The parameter predictions for the case study were most similar to the HILA scenario, with interaction probabilities of 0.40 (hereafter 95% credible intervals appear in brackets thus: (0.18, 0.65) and 0.55 (0.17, 0.48) in 2012 and 2013, respectively. The standard deviation of the interaction probability, σα, was large and right skewed, 0.999 (0.5, 1) in 2012 and 0.996 (0.5, 0.999) in 2013. Model estimates of mean abundance β0 were very low with 0.0009 (0.0004, 0.002) in 2012 and 0.002 (0.001, 0.004) in 2013, corresponding to a mean abundance of one animal species in 445-2850 observations in 2012 and one in 235-775 observations in 2013. The standard deviation of the abundance σβ was normally distributed around a value of 10.91 (7.39, 16.12) in 2012 and 9.58 (7.24, 12.68) in 2013.
The augmentation of empirical networks with 250 additional insect species resulted in supercommunities of 291 species in 2012 and 355 species in 2013. The model predicted a mean total species richness of 179 (85, 285) in 2012 and 262 (178, 349) species in 2013 (S1 Table). Since, the credible interval did not include the maximum available number of species, the actual community is likely to be smaller than the supercommunity.

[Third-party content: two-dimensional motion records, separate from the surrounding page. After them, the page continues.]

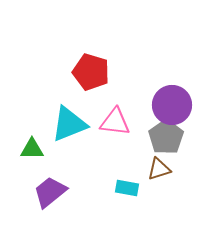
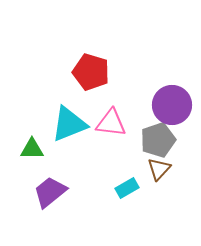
pink triangle: moved 4 px left, 1 px down
gray pentagon: moved 8 px left, 3 px down; rotated 16 degrees clockwise
brown triangle: rotated 30 degrees counterclockwise
cyan rectangle: rotated 40 degrees counterclockwise
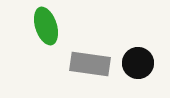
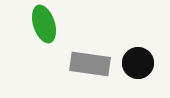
green ellipse: moved 2 px left, 2 px up
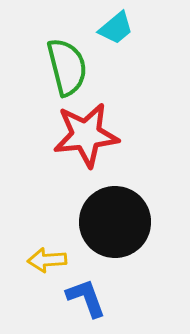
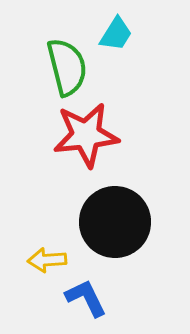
cyan trapezoid: moved 6 px down; rotated 18 degrees counterclockwise
blue L-shape: rotated 6 degrees counterclockwise
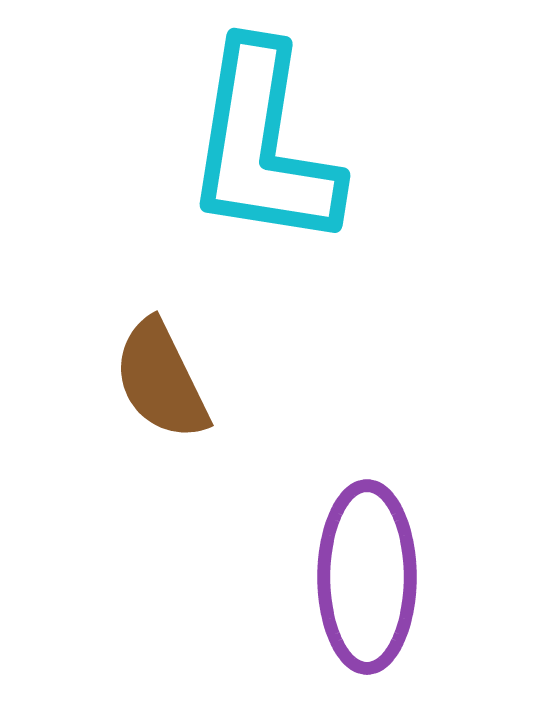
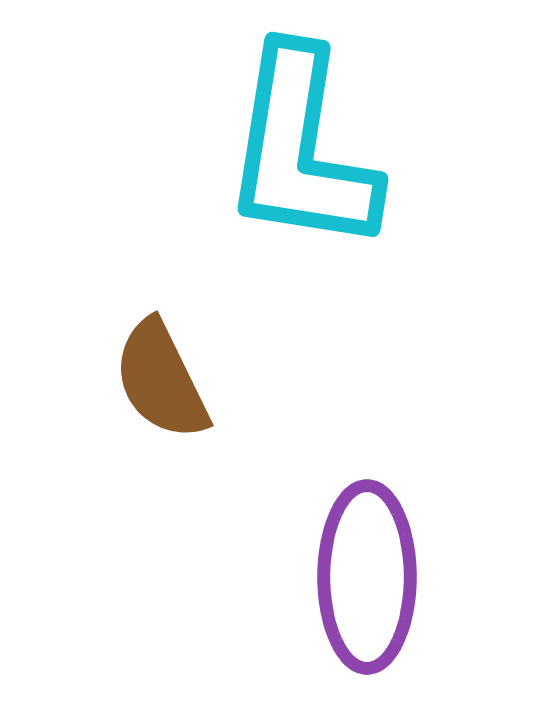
cyan L-shape: moved 38 px right, 4 px down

Comparison of Stirling Range networks and network simulations
The number of plant species that each insect species interacted with appeared most similar to the HILA scenario for low sampling effort. While the observed number of plant species was always lower than the median estimates their ranges are similar, ranging from one to five plant species per insect in 2012 and zero to eight in 2013 (Fig 5). Yet, observed numbers of plant partner species were mostly located at the lower end of the 95% credible interval, with one to three plant species per animal less than estimated (Fig 5). The 95% credible intervals of estimated plant partner species were large for most species (Fig 5)—one to five plant partner species in 2012 and one to seven in 2013—implying that estimates were very uncertain for some insect species. Other species, however, exhibited very narrow uncertainty ranges; for example, Spilothethus pacificus, the most abundant flower-visitor in 2012, was predicted to interact with three plant species (3.0, 3.0). Likewise, in 2013 Lasioglossum sp.101 was observed to interact with seven plants and its median estimate confirmed this. Some species, such as the native bee Lasioglossum sp26 exhibited considerable temporal variation: while it was only observed and predicted to interact with one plant species (1.0, 2.0) in 2012, its observed and median number of plant partners was eight (8.0, 9.0) in 2013. The observations and median estimates aligned for only nine insect species in 2012 (from a total of 41) and ten insect species in 2013 (from 105).
Purple stars indicate observations and green circles represent median estimates. Thick and thin black lines give 50% and 95% credible intervals, respectively.
The number of insect species that visited plant species was always estimated to be higher than in the observations (Fig 6). While median estimates ranged from 75-90 (95% CI 35-140) in 2012 and 101-127 (60-160) in 2013, observed numbers were much lower, 2-23 in 2012 and 4-47 in 2013. The credible intervals around the median estimate never included the observed number of animal species.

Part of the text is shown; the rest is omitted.